■ Exercise objective:
Return every line from the listing where the word "タイトル画面へ" occurs.
————————
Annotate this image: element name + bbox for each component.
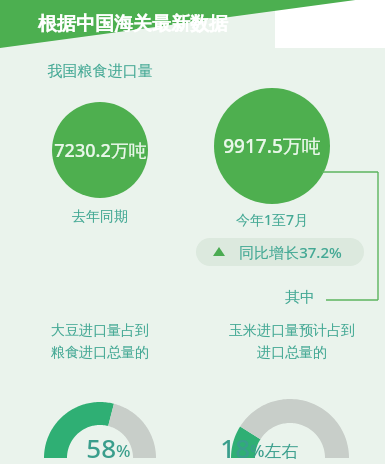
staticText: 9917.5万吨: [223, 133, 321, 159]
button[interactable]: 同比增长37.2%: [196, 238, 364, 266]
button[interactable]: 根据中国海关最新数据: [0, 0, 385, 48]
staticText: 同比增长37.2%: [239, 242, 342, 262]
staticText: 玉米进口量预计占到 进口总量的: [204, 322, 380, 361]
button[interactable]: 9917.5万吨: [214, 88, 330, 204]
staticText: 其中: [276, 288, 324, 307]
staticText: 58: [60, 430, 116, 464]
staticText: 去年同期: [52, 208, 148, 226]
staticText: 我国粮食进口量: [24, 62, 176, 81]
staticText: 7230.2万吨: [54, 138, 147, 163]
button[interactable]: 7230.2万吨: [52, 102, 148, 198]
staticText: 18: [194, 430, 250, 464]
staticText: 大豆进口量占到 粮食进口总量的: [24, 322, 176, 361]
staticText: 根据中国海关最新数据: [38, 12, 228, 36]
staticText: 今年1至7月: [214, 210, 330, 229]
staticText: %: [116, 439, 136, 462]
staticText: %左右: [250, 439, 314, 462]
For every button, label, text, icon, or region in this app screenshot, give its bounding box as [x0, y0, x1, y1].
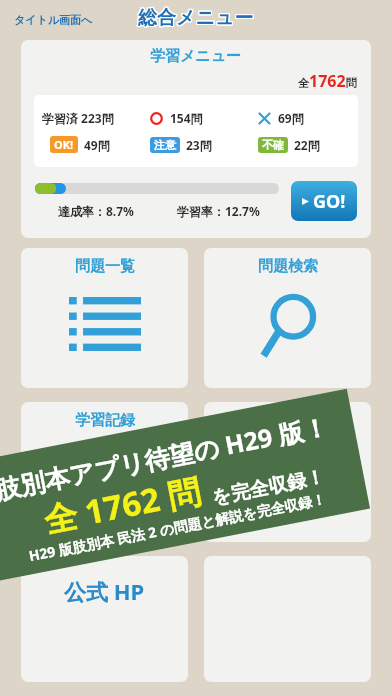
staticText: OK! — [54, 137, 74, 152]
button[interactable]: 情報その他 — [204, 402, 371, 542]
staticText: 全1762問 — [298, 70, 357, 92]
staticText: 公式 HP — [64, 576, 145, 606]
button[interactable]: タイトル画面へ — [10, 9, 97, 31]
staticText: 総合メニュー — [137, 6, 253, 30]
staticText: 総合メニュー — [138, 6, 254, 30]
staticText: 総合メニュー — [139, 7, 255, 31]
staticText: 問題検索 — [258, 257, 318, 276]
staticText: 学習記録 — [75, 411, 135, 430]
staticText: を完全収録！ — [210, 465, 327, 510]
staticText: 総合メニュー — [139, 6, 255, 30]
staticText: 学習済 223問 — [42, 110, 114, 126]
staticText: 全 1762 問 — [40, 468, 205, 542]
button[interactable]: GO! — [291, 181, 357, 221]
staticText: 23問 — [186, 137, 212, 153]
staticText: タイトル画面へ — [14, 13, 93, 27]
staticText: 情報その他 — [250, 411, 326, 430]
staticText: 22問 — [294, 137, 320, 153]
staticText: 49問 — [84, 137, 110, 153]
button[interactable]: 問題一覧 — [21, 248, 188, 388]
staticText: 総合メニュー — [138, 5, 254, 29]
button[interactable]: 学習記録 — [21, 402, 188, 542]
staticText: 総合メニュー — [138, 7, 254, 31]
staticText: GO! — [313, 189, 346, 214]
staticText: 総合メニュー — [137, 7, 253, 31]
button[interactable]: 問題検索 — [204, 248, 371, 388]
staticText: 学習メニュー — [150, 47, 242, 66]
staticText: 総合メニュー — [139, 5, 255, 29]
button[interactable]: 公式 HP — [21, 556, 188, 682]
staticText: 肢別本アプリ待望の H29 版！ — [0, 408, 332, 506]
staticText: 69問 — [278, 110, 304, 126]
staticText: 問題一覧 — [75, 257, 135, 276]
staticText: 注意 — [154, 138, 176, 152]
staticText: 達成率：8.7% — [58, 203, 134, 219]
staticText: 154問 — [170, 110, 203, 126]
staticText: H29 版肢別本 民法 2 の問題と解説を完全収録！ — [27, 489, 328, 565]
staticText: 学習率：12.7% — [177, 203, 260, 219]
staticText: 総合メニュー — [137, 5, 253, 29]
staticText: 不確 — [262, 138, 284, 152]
————————
■ Response to this exercise:
button[interactable]: タイトル画面へ — [10, 9, 97, 31]
staticText: タイトル画面へ — [14, 13, 93, 27]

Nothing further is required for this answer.